**EXERCISE OBJECTIVE**
Scan the material that follows for lines with "dass". Answer with how many there are, nothing else.

**DATASET RECORDS**
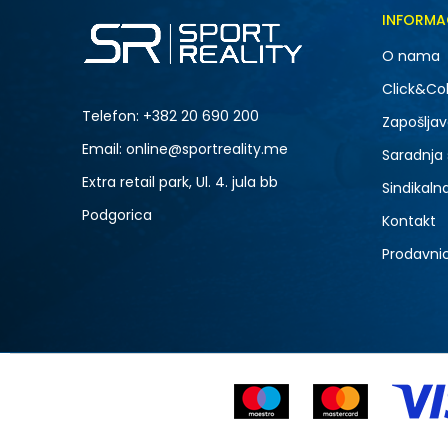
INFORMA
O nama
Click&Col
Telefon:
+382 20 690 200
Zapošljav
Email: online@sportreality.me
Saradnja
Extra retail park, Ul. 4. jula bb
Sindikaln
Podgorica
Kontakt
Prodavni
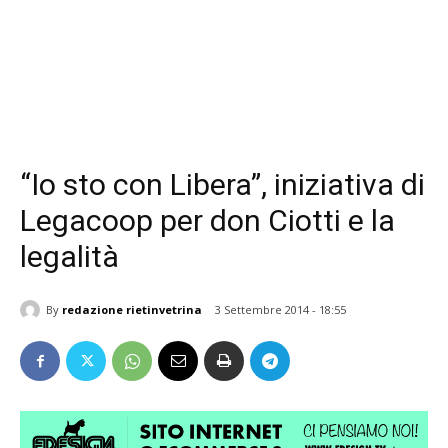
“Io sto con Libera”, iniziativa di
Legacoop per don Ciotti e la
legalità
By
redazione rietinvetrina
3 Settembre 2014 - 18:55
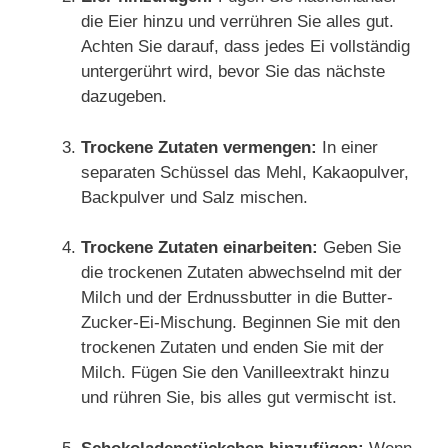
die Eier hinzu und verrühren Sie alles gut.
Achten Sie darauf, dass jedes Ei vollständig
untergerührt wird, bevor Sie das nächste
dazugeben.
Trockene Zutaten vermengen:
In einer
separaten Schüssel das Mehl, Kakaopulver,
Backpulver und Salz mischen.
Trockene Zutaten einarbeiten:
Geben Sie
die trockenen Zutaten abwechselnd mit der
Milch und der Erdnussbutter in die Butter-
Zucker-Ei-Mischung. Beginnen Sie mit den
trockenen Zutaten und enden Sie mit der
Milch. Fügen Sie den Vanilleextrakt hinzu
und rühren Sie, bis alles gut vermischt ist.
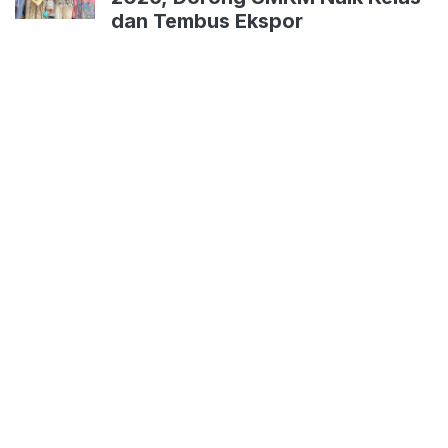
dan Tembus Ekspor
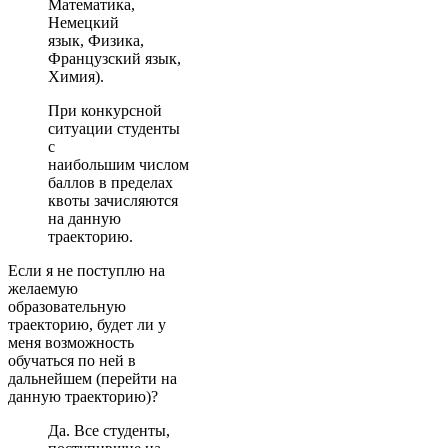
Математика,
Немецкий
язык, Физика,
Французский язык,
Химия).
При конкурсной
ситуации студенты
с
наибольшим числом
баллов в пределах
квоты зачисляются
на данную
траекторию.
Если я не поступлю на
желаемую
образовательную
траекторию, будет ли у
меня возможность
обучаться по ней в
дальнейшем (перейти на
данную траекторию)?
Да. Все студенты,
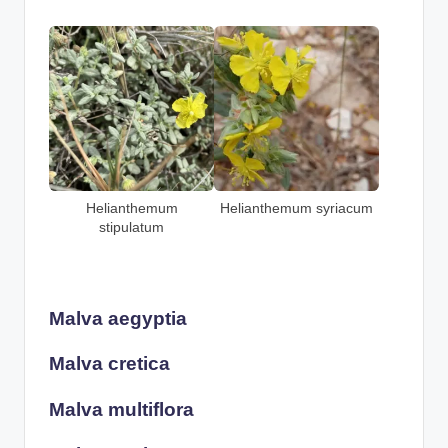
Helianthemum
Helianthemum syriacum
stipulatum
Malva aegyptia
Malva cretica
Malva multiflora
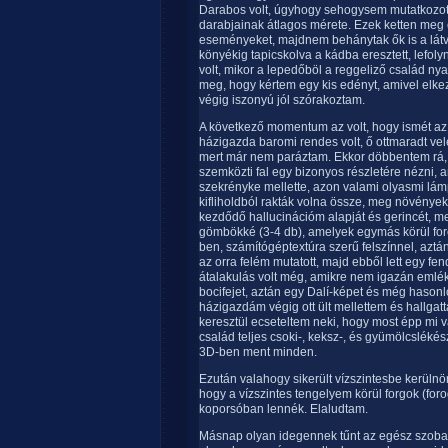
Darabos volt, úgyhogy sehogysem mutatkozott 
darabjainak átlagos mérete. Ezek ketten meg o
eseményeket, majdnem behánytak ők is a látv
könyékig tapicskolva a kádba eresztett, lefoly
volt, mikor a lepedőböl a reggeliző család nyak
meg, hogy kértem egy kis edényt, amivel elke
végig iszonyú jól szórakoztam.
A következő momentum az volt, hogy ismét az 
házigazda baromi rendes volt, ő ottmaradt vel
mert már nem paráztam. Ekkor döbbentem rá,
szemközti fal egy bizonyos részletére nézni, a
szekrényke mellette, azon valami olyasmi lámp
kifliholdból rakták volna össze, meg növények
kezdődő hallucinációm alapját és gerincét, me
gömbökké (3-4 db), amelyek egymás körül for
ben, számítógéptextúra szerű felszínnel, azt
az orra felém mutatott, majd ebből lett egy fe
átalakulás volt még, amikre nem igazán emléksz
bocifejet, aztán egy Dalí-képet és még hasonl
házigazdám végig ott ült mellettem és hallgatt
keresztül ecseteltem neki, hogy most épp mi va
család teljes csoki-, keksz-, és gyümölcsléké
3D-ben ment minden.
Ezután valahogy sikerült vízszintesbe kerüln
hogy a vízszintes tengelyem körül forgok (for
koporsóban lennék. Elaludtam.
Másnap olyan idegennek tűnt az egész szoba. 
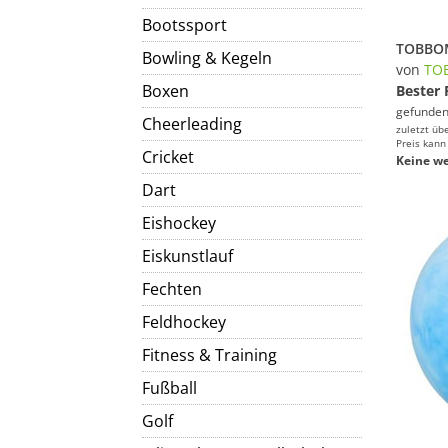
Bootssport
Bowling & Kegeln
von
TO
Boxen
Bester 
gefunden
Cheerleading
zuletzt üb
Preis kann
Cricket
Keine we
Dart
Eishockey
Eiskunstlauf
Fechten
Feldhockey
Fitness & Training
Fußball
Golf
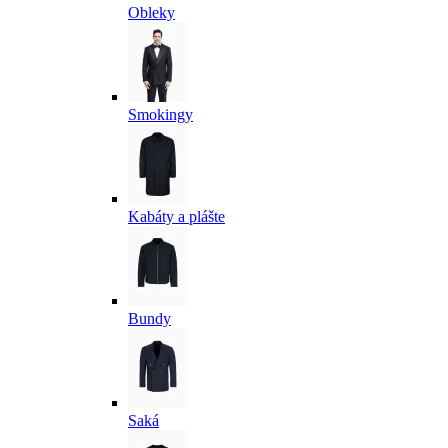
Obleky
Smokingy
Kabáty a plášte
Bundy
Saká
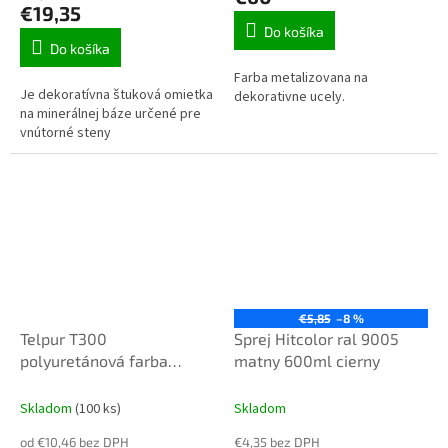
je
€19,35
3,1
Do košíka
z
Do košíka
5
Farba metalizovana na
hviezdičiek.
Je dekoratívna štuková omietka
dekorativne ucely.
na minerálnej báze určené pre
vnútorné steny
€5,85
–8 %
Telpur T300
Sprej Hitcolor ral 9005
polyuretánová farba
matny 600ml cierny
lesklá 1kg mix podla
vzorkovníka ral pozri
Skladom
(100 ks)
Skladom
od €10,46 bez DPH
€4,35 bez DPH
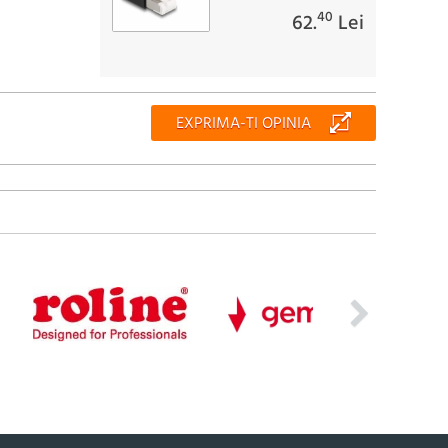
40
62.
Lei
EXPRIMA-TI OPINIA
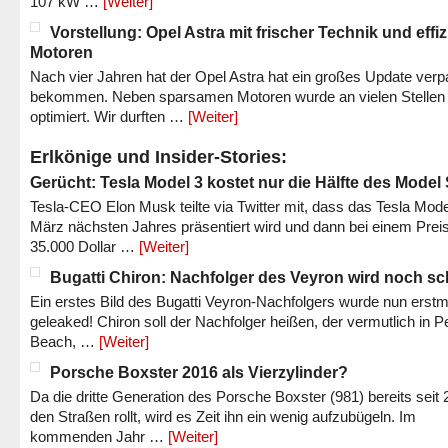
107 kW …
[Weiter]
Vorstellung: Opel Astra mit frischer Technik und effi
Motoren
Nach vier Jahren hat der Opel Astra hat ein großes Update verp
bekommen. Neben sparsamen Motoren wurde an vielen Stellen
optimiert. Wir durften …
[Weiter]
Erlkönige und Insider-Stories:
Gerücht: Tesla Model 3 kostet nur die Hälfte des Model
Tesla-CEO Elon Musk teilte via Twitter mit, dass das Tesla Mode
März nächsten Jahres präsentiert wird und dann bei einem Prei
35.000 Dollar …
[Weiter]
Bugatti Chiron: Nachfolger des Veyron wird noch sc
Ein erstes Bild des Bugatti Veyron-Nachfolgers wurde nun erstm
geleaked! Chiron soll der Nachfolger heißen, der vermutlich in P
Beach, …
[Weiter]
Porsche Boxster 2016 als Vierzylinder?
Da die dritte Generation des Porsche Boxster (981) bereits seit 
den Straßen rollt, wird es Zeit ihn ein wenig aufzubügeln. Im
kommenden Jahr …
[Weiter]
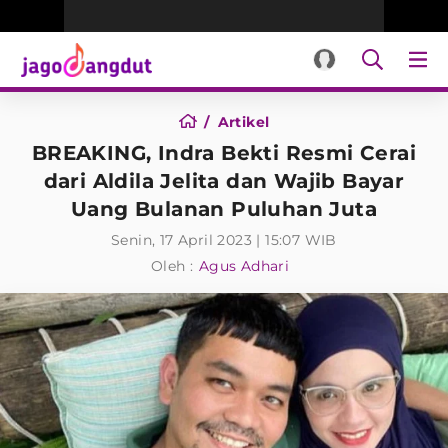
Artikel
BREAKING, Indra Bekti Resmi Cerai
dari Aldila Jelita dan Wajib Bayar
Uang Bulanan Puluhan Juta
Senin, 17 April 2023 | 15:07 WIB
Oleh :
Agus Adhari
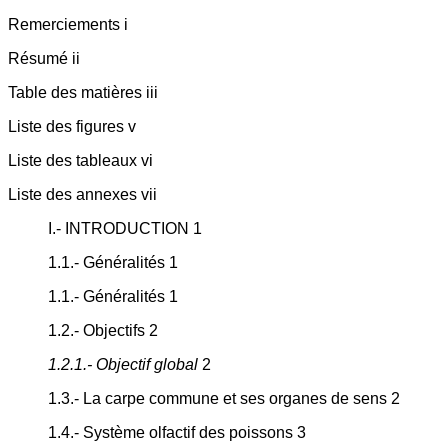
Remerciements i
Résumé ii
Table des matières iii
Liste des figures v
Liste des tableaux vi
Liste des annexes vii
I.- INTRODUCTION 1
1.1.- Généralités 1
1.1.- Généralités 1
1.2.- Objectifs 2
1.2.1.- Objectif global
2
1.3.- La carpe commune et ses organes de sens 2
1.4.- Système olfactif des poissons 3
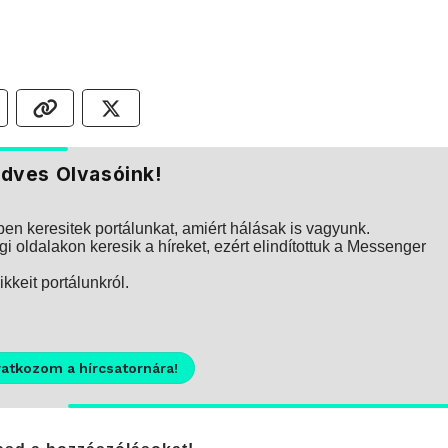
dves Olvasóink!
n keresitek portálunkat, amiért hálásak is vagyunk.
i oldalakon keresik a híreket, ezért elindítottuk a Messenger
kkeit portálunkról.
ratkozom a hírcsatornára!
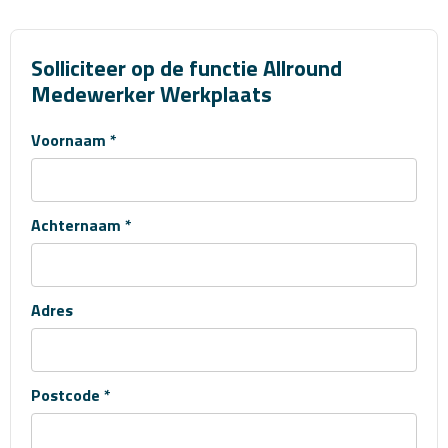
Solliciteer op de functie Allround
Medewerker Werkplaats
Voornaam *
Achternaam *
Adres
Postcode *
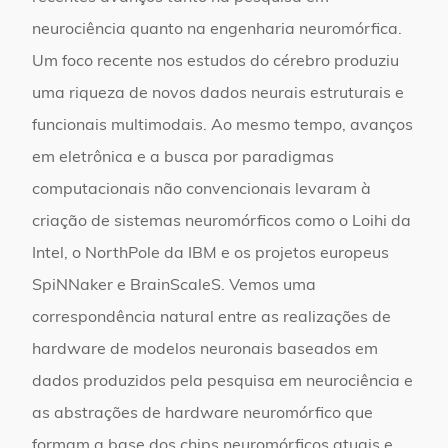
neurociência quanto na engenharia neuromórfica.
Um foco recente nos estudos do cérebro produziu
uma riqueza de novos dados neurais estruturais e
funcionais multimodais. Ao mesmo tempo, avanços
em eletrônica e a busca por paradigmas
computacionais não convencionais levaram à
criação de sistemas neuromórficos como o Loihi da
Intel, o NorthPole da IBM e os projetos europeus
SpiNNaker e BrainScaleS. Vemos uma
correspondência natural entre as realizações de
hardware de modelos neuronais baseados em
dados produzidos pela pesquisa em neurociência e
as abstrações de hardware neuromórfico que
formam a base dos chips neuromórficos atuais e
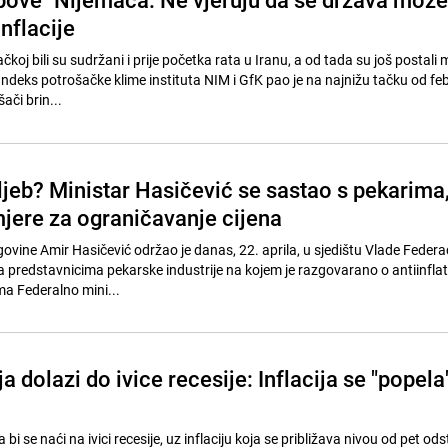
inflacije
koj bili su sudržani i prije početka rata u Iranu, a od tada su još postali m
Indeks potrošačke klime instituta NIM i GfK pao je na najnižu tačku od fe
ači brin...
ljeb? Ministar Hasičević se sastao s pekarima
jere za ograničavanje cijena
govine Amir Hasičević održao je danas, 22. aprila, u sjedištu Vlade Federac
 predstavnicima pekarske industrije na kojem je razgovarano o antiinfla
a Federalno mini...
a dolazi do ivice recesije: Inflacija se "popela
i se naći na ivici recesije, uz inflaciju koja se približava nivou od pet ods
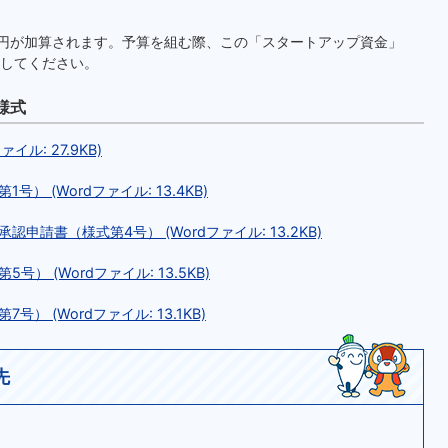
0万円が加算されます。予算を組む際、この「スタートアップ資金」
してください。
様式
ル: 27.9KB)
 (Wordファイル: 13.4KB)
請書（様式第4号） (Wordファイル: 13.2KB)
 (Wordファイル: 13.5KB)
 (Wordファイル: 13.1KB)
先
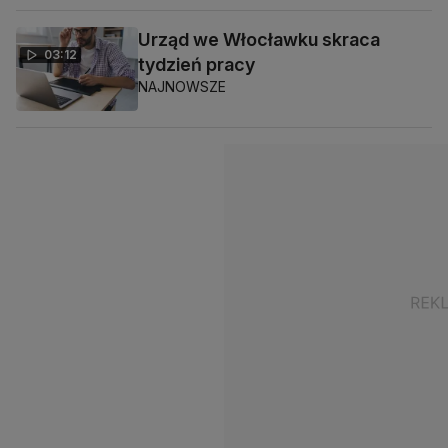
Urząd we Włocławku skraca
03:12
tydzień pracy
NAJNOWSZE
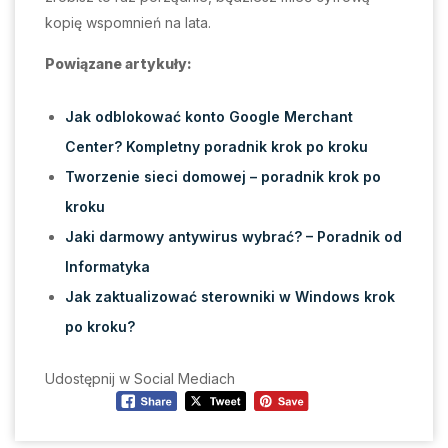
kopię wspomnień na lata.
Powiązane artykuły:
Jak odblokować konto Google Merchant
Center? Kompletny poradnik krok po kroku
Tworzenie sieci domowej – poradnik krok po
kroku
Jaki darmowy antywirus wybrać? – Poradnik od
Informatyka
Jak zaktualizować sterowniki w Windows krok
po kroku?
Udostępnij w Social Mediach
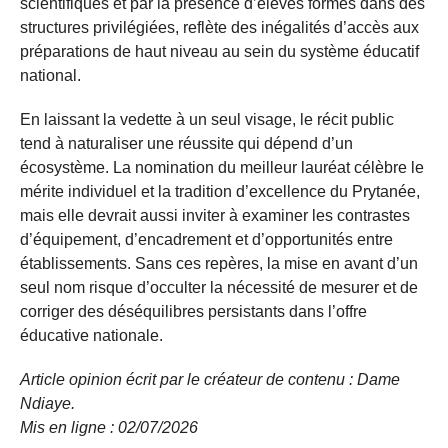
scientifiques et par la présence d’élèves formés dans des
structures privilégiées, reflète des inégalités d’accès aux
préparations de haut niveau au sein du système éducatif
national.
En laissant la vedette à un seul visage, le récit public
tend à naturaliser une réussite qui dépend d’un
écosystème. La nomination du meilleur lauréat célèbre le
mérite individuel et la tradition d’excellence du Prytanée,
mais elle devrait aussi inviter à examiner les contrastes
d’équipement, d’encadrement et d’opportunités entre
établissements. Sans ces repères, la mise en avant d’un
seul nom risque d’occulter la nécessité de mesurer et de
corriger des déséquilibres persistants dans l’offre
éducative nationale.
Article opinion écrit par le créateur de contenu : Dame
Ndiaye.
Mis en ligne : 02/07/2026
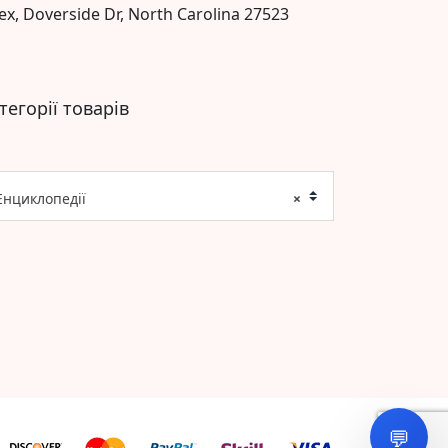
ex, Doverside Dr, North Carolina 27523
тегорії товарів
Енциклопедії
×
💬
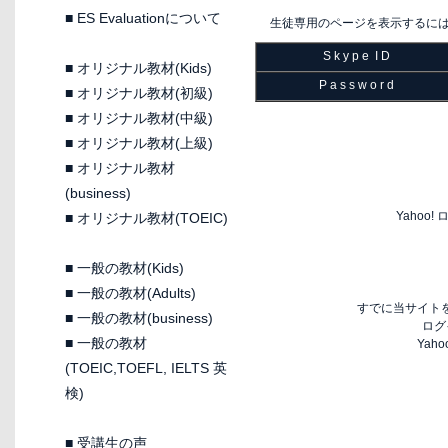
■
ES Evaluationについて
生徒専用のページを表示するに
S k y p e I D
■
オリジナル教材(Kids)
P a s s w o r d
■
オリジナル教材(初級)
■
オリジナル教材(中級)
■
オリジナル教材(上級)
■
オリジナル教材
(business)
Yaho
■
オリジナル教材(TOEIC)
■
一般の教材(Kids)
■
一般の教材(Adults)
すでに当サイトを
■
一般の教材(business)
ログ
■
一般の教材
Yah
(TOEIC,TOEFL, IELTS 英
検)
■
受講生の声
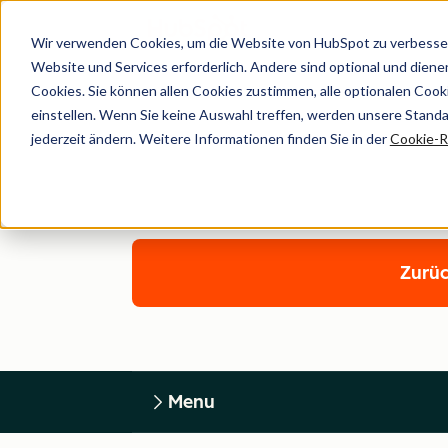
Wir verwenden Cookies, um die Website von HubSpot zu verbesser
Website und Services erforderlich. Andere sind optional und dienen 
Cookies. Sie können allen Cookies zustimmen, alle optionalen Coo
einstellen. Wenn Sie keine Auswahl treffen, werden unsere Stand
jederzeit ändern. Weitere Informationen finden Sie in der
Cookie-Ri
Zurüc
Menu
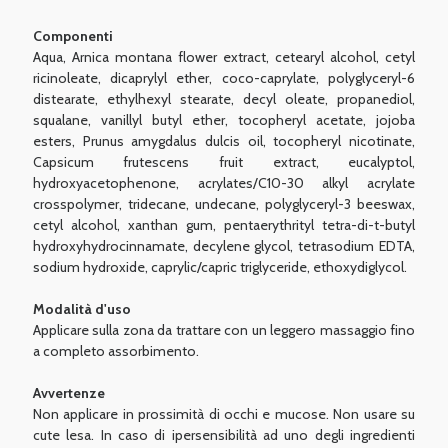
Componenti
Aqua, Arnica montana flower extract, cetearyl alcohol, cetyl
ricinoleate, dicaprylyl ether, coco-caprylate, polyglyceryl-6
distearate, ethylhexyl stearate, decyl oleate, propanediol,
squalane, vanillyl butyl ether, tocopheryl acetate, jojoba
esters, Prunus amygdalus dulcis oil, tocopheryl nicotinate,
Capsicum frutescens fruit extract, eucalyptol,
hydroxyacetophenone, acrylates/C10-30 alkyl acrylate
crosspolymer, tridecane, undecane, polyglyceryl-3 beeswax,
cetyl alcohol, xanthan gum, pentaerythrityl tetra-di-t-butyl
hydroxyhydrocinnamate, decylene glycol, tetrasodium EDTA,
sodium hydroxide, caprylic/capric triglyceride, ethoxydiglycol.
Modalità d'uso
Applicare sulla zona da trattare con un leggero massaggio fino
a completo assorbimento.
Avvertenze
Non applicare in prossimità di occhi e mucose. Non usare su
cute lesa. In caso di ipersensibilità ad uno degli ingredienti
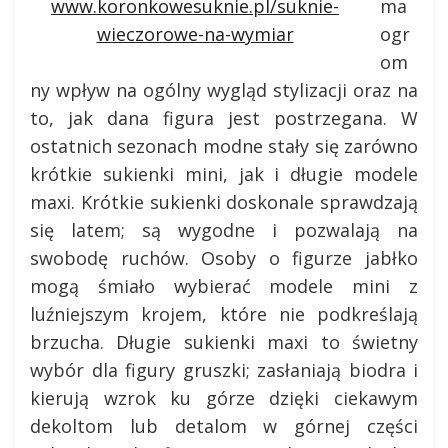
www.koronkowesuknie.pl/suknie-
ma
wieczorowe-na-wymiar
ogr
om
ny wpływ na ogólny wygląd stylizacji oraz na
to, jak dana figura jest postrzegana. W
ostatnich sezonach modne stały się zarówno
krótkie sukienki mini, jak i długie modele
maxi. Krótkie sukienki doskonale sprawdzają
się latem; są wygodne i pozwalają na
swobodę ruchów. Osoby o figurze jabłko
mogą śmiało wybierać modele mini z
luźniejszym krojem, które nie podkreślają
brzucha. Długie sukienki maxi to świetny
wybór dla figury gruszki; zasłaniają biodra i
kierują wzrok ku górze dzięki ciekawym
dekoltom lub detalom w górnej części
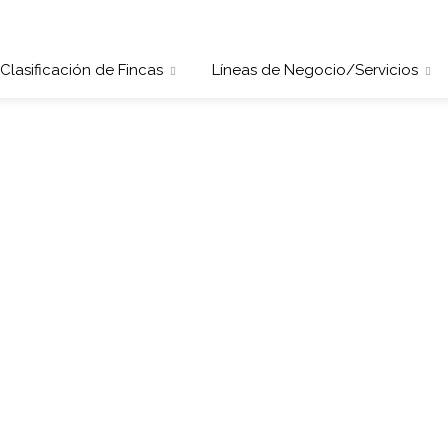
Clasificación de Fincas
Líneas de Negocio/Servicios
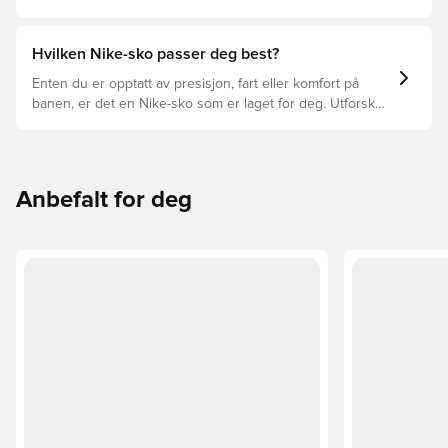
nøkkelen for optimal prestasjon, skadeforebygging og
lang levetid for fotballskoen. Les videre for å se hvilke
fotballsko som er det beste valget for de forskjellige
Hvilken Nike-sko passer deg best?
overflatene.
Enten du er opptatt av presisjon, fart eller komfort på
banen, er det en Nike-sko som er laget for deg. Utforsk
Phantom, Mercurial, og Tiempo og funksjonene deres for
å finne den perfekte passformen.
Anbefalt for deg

**EXERCISE ANSWER**
2